**ABOUT THIS EXERCISE:**
From the first line to the last, reproduce the records below exactly, omitting any picture.

Saved entries
|---|

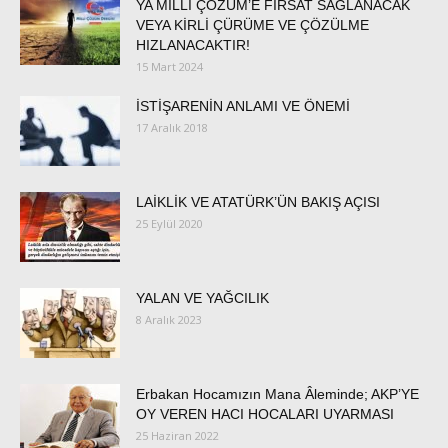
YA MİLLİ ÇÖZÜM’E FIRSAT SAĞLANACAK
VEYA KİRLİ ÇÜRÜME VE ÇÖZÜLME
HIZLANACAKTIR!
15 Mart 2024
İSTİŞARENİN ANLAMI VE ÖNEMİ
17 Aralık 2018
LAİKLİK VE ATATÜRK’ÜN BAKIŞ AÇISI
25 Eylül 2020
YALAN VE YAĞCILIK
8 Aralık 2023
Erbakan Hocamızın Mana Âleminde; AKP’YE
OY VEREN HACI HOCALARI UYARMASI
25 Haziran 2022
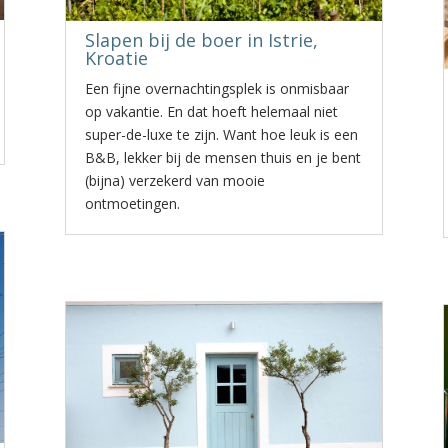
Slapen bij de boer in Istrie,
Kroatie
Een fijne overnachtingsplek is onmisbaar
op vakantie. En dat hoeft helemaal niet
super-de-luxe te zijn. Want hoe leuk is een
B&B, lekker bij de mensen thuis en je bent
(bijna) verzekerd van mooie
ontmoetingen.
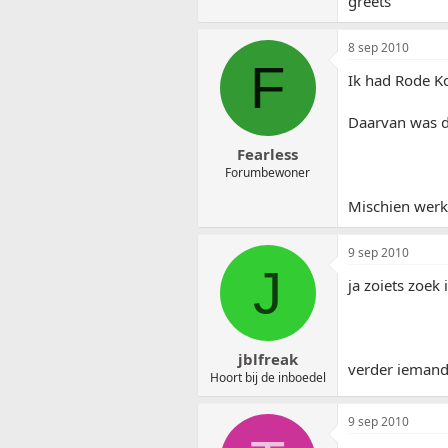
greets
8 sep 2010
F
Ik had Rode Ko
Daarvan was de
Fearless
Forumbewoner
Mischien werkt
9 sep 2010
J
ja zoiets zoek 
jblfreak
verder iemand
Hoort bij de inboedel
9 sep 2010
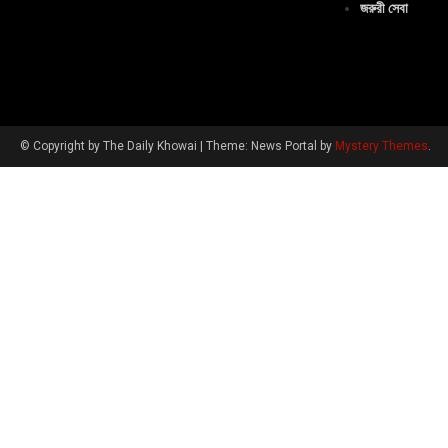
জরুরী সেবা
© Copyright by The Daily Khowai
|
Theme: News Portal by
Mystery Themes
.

|---|

**SOLUTION:**
YA MİLLİ ÇÖZÜM’E FIRSAT SAĞLANACAK
VEYA KİRLİ ÇÜRÜME VE ÇÖZÜLME
HIZLANACAKTIR!
15 Mart 2024
İSTİŞARENİN ANLAMI VE ÖNEMİ
17 Aralık 2018
LAİKLİK VE ATATÜRK’ÜN BAKIŞ AÇISI
25 Eylül 2020
YALAN VE YAĞCILIK
8 Aralık 2023
Erbakan Hocamızın Mana Âleminde; AKP’YE
OY VEREN HACI HOCALARI UYARMASI
25 Haziran 2022
Slapen bij de boer in Istrie,
Kroatie
Een fijne overnachtingsplek is onmisbaar
op vakantie. En dat hoeft helemaal niet
super-de-luxe te zijn. Want hoe leuk is een
B&B, lekker bij de mensen thuis en je bent
(bijna) verzekerd van mooie
ontmoetingen.
greets
8 sep 2010
F
Ik had Rode Ko
Daarvan was de
Fearless
Forumbewoner
Mischien werkt
9 sep 2010
J
ja zoiets zoek 
jblfreak
verder iemand
Hoort bij de inboedel
9 sep 2010
জরুরী সেবা
© Copyright by The Daily Khowai
|
Theme: News Portal by
Mystery Themes
.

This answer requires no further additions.